A l’occasion du centenaire de Merce Cunningham, le Festival d’Automne à Paris consacre sa programmation à une rétrospective de l’œuvre du chorégraphe américain qui a posé les fondations de la danse contemporaine. Parmi les nombreux spectacles et manifestations proposés en grande région parisienne, le « triple bill » à l’affiche du Théâtre de Chaillot réunissant pour 6 représentations le Ballet de Flandres, le Royal Ballet et le Ballet de l’Opéra de Paris faisait figure d’incontournable. Incontournable pas que pour les piliers du Théâtre de la Ville, mais aussi pour les amateurs de classique désireux d’étendre leur culture chorégraphique.

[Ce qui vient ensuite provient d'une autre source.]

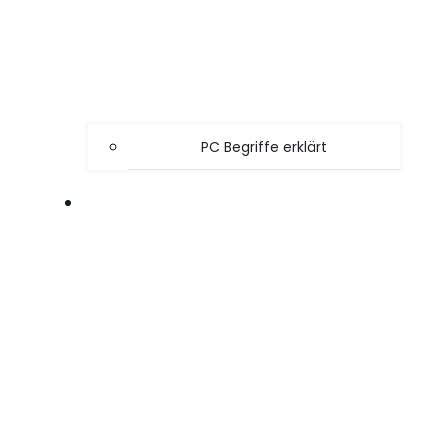
PC Begriffe erklärt
SPIELE TIPPS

Mon goût personnel me portera toujours plus vers les collections du Louvres ou du Musée Jacquemart-André, mais je ne suis pas hermétique à m’aventurer du côté du Centre Pompidou ou de la Fondation Louis Vuitton pour peu que l’accrochage et la muséographie me prennent par la main et suscitent ma curiosité au-delà d’une esthétique qui ne m’émeut pas. C’est un peu mon ressenti à l’issue de cette soirée autour de 3 ballets, offrant un parcours dans l’œuvre de Cunningham qui, judicieusement, fait découvrir les œuvres les plus accessibles, Pond Way par le Ballet de Flandres et Cross Currents par trois solistes du Royal Ballet, avant de nous emmener vers des terrains plus radicaux, Walkaround Time par l’Opéra de Paris. On saluera au passage la qualité du petit livret offert par le Festival d’Automne qui permet de mieux appréhender le style Cunningham.
Pond Way, pièce de 1998, a une esthétique qui reste tendance, entre Asie et Orient. Devant un fond de scène signé Roy Lichtenstein, inspiré par des paysages chinois, 13 danseurs et danseuses vêtus de fluides sarouels immaculés évoluent tous ensemble, en plus petits groupes ou en courts solos, de façon dissociée du fond sonore, une musique électronique « planante » de Brian Eno, dont les pistes sont diffusées aléatoirement. Ce ballet atmosphérique, évoquant le ricochet des cailloux sur la surface d’un étang, s’avère un peu long par moments. Néanmoins, cette variation moderne autour de l’acte blanc fascine par la rigueur de sa construction chorégraphique et la technicité exigée des danseurs avec l’alternance de séquences fluides (travail autour de l’arabesque) et plus dynamiques.
Cross Currents (1964) est un exercice de style de 7 minutes qui regarde du côté de la veine black and white de Balanchine (Agon, Duo Concertant) sans la musicalité puisque là encore le mouvement ne répond pas à la musique. Les trois danseurs du Royal Ballet, Romany Pajdak, Julia Roscoe et Joseph Sissens, livrent une prestation ciselée : l’instant champagne de la soirée.
Il fallait bien cela pour encaisser les 50 minutes de Walkaround Time. Chapeau aux danseurs de l’Opéra de Paris qui avaient la tâche de défendre cette pièce de 1968 aux codes esthétiques complètement démodés. J’avais déjà vu la pièce à son entrée au répertoire parisien en 2017, associée à deux ballets de William Forsythe, et je ne m’en souvenais pas vraiment, jusqu’à ce que je vois sur la scène l’installation composée d’artefacts emballés des housses transparents parallélépipédiques, inspirée par la Mariée Mise à Nue par ses Célibataires, Même de Marcel Duchamp. C’est parti pour un long pensum, me suis-je dit. Malgré tout, cette deuxième vision s’est avérée plus satisfaisante, avec le sas d’adaptation constitué par les deux ballets précédents. Les académiques aux couleurs sixties sont toujours aussi moches et le fond sonore minimaliste (bruits de pas sur graviers, bruits de circulation, silence sur des extraits de textes de Marcel Duchamp) est plus qu’aride. On a parfois l’impression que les danseurs interprètent de façon purement mécanique la chorégraphie de Cunningham, mais la présence lumineuse d’Emilie Cozette prouve que ce dispositif abstrait peut aussi dégager de la sensibilité et de l’émotion.
L’exploration de l’œuvre de Merce Cunningham se poursuit jusqu’en décembre, avec notamment le Ballet de l’Opéra de Lyon au Théâtre du Châtelet du 14 au 20 novembre et un Event, happening chorégraphique géant caractéristique du chorégraphe, par le Conservatoire National Supérieur de Musique et de Danse de Paris à la Grande Halle de la Villette.